From: Anton Nikiforov <anton(at)nikiforov(dot)ru>
To: "scott(dot)marlowe" <scott(dot)marlowe(at)ihs(dot)com>
Cc: postgres list <pgsql-general(at)postgresql(dot)org>
Subject: Re: Filesystem vs. Postgres for images
Date: 2004-04-13 17:24:18
Message-ID: 407C2242.4050708@nikiforov.ru
Views: Raw Message | Whole Thread | Download mbox | Resend email
Thread:
Lists: pgsql-general

scott.marlowe пишет:

>On Tue, 13 Apr 2004, Christopher Petrilli wrote:
>
>
>
>>2. Retrieval time is limited not by disk bandwidth, but by I/O seek
>>performance. More spindles = more concurrent I/O in flight. Also, this
>>is where SCSI takes a massive lead with tag-command-queuing.
>>
>>In our case, we ended up using a three-tier directory structure, so
>>that we could manage the number of files per directory, and then
>>because load was relatively even across the top 20 "directories", we
>>split them onto 5 spindle-pairs (i.e. RAID-1). This is a place where
>>RAID-5 is your enemy.

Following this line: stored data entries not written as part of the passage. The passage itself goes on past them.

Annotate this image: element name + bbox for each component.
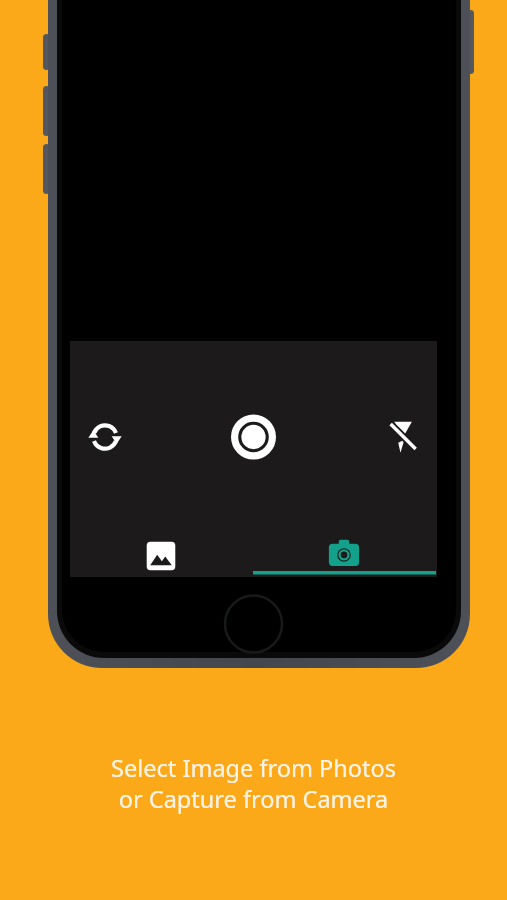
button[interactable]: Take photo (231, 414, 276, 459)
button[interactable]: Camera (253, 531, 436, 577)
button[interactable]: Switch camera (85, 417, 125, 457)
button[interactable]: Toggle flash (384, 418, 422, 456)
button[interactable]: Photos (70, 531, 253, 577)
staticText: Select Image from Photos or Capture from… (111, 752, 396, 815)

RAID-1, when implemented with read-balancing, is
>>a substantial performance increase.
>>
>>
>
>Please explain why RAID 5 is so bad here. I would think that on a not
>very heavily updated fs, RAID-5 would be the functional equivalent of a
>RAID 0 array with one fewer disks, wouldn't it? Or is RAID 0 also a bad
>idea (other than the unreliability of it) because it only puts the data on
>one spindle, unlike RAID-1 which puts it on many.
>
>In that case >2 drive RAID 1 setups might be a huge win. The linux kernel
>certainly supports them, and I think some RAID cards do too.
>
>Just wondering.
>
>
>---------------------------(end of broadcast)---------------------------
>TIP 7: don't forget to increase your free space map settings
>
>
Hello All.
I'll try to explain the raid scheme
First of all the head movement takes 99% of all data retrival time in
case you would like to get a small block of data (actualy one FS block).
You need to move HDD's heads something like 4-20ms when reading of a
block of data (actualy one cilinder will hit hte disk's cache) takes
1000 times less time.
Now to the RAIDs:
It is true that the only RAID that allow increasing of record speed is
RAID0. That is why all database developers recomend RAID0+1 or RAID 10
(They are different, but it is not the topic here). So if you need
record speed - you know the way.
At most all RAIDs give you a read performance goal. The matter is when
RAID5 is slower than RAID1 (whatever else) is the matter of disk
subsystem planning and configuration.
If you have the FS block size is 4K, then all disk IO from the OS point
of view is reading 4k blocks.
While in the RAID you could have a block size configured to
4,8,16,32,64,128k.
Lets imagine three situations:
1. Raid bock size is 4k and we have 3 disks in RAID5
The controller will read data by blocks, so it could get 2 blocks at a
time (3rd disk stores redundancy information). The situation is exactly
like when using RAID1 with 2 disks.
2. Raid block is 128k, and we have 3 disks in the RAID5
The controller will read the whole block even if you have asked to read
only 4k (and you did, because of FS request size). And as you could see
124k will hit cache but will be useless.
But if you have files that of comparable size with the block or much
more in size than a block you will increase reading performance
drammaticaly (like for video files which were put on the disks
contineously and are being read block by block).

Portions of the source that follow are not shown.